A scene from the movie "Enver Pasha - Traitor of Turkey"

Alisa would not succeed either. In this movie, Enver has a big harem inside his phantasmagoric castle (remember this is an orientalist Russian movie) and Alisa’s arrival makes Enver’s favourite concubine jealous. She searches Alisa’s belongings and finds a letter revealing the German girl’s mission. She gives the letter to Enver, who realises that he has become a tool in the hands of the Germans! He sends a eunuch to kill Alisa and at the same time he sees a nightmare: Turkey is destroyed in a war with the mighty Russia and a golden cross appears at the top of the mosque of Ayasofya (Hagia Sophia).

This is a very interesting movie, and it can be said actually that its real target is not Turkey but Germany.
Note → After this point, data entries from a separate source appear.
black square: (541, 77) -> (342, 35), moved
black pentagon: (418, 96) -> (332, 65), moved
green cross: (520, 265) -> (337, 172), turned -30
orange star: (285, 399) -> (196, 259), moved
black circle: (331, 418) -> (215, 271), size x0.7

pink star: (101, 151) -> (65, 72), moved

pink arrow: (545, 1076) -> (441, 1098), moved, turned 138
Turkey is shown as a weak country, which is deceived by the real devil, Germany. On the other hand Russia is strong, has superior morality and civilisation. It can even be said that what the movie aims at is to convey a message to the Turks telling them that it is the Russians who are they real friends (and who should be their allies) and not the Germans.

Although these movies are anti-Turkish (and of course anti-German) propaganda, there is always a certain level of sympathy towards the Turks or at least there exists one sympathetic Turkish figure. Most of the times the Russian directors cannot hide their fascination with oriental stereotypes.
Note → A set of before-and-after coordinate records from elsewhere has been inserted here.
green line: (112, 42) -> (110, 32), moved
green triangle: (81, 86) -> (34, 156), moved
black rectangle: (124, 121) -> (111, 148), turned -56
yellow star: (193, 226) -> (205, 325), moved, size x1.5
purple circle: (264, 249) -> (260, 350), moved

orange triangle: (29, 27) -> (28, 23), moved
In the movie “Turkish Espionage: The War and the Woman” (Turetskii spionazh: voina i zhenshschina / Туретскии спионаж: воина и женшчина), released by Libken in 1915, a young French girl who has learned to fly a plane falls in love with a Serbian pilot. She joins the International Red Cross so that she can be close to him, and she is sent to a Turkish hospital. She takes care of a wounded Turkish officer, who happens to be a friend of the man she loves. As the Turkish officer is lying in his bed unconsciously, she searches his pockets and finds the plans for a major Turkish offensive! She tries to run away, but fails in her attempt and lands in a Turkish dungeon. She tries once again, this time wearing the uniform of a fallen Turkish officer, whose documents she uses to get through the lines and to commandeer a Turkish airplane. She flies over the frontline, arrives in Serbian positions and informs them about the coming attack. Serbia manages to repel the Turkish attack and young lovers get married. This movie shows how technology and modern woman win over the not-so-modern Turkish male brutality.
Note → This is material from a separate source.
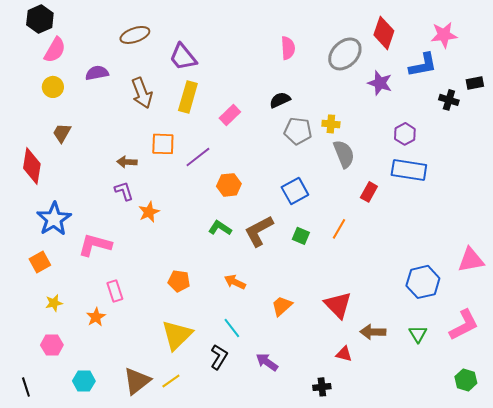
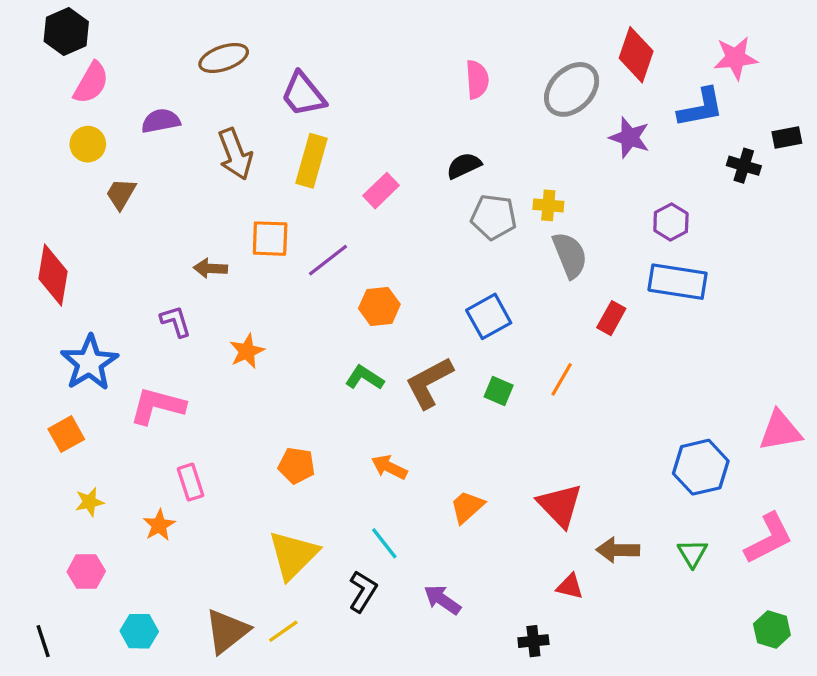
brown trapezoid: (62, 133) -> (121, 194), moved
purple L-shape: (124, 191) -> (176, 321), moved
Another leading female role appears in the movie “The Bloody Crescent” (Krovavyi polumesiats / Кровавый полумесяц), which was produced by Drankov. This movie focuses on the sufferings of a Russian girl in an Ottoman harem. Turks are shown as silly and weak beings, deceived by the real enemy of Russia, which is Germany.

Russians also shot movies focusing on their successes in the battlefield. One such film was about the capture of the Turkish town of Erzurum "The Storming and Capture of Erzurum" (Sturm i zahvata Erzuruma / Штурм и захвата Эрзурума).The film, did not show any battle scenes, instead there were long marches of Russians troops under snow and hordes of Cossack cavalry riding towards the city. Erzurum itself is shown like in a documentary, with the camera showing a series of Armenian churches, Turkish mosques and destroyed houses in sequence. At the end of the film, Russia is shown as a proud woman in a boyar costume and a soldier sitting at her feet holding a flag bearing the Turkish crescent and the inscription “Erzurum”, shouting “God Save the Tsar”. This move was not only propaganda but it was also kind of a documentary aiming to show the Russian audience the daily lives of Russian soldiers and the scenic spots from captured territories.

Most of the information about the movies are taken from an excellent book by Hubertus F. Jahn, titled “Patriotic Culture in Russia During World War I” (Cornell University Press, 1995). We would also like to thank Natalia Alexandrovna Timoshina for drawing our attention to these movies and providing visual material.